- **Try it**
What is needed here is an exact copy of all the records below.

- **Task input**
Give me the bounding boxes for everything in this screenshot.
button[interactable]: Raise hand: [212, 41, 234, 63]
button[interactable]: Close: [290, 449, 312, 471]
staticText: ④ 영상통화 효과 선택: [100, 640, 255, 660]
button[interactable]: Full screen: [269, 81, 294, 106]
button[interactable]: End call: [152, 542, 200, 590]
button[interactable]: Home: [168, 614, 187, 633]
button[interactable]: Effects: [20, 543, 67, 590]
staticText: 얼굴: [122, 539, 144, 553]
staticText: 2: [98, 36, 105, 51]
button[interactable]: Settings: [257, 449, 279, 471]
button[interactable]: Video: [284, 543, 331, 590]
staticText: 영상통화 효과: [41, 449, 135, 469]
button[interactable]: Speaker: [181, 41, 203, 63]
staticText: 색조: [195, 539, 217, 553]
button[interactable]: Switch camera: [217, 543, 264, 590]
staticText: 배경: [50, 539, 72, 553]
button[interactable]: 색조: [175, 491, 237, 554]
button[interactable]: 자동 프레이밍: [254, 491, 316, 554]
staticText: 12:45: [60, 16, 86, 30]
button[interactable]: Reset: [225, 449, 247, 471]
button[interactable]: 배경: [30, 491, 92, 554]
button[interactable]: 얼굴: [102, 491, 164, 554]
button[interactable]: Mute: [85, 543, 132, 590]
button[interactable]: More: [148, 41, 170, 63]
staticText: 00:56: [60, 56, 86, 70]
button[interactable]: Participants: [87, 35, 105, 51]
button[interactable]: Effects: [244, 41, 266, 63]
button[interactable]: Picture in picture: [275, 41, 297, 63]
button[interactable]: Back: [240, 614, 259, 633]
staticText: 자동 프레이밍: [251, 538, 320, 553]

- **Answer**
Give me the bounding boxes for everything in this screenshot.
button[interactable]: Raise hand: [212, 41, 234, 63]
button[interactable]: Close: [290, 449, 312, 471]
staticText: ④ 영상통화 효과 선택: [100, 640, 255, 660]
button[interactable]: Full screen: [269, 81, 294, 106]
button[interactable]: End call: [152, 542, 200, 590]
button[interactable]: Home: [168, 614, 187, 633]
button[interactable]: Effects: [20, 543, 67, 590]
staticText: 얼굴: [122, 539, 144, 553]
staticText: 2: [98, 36, 105, 51]
button[interactable]: Settings: [257, 449, 279, 471]
button[interactable]: Video: [284, 543, 331, 590]
staticText: 영상통화 효과: [41, 449, 135, 469]
button[interactable]: Speaker: [181, 41, 203, 63]
staticText: 색조: [195, 539, 217, 553]
button[interactable]: Switch camera: [217, 543, 264, 590]
staticText: 배경: [50, 539, 72, 553]
button[interactable]: 색조: [175, 491, 237, 554]
button[interactable]: 자동 프레이밍: [254, 491, 316, 554]
staticText: 12:45: [60, 16, 86, 30]
button[interactable]: Reset: [225, 449, 247, 471]
button[interactable]: 배경: [30, 491, 92, 554]
button[interactable]: 얼굴: [102, 491, 164, 554]
button[interactable]: Mute: [85, 543, 132, 590]
button[interactable]: More: [148, 41, 170, 63]
staticText: 00:56: [60, 56, 86, 70]
button[interactable]: Participants: [87, 35, 105, 51]
button[interactable]: Effects: [244, 41, 266, 63]
button[interactable]: Picture in picture: [275, 41, 297, 63]
button[interactable]: Back: [240, 614, 259, 633]
staticText: 자동 프레이밍: [251, 538, 320, 553]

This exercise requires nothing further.